[Entries supplied Boundary: Start]

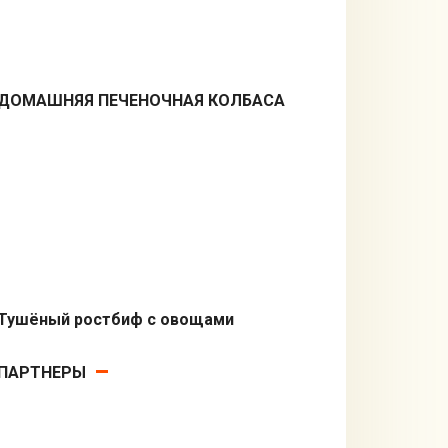
ДОМАШНЯЯ ПЕЧЕНОЧНАЯ КОЛБАСА
Вторые блюда
Тушёный ростбиф с овощами
Вторые блюда
ПАРТНЕРЫ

[Entries supplied Boundary: End]

• Exercise instructions
Strip the images and reproduce the remaining records precisely.

• Result
ДОМАШНЯЯ ПЕЧЕНОЧНАЯ КОЛБАСА
Вторые блюда
Тушёный ростбиф с овощами
Вторые блюда
ПАРТНЕРЫ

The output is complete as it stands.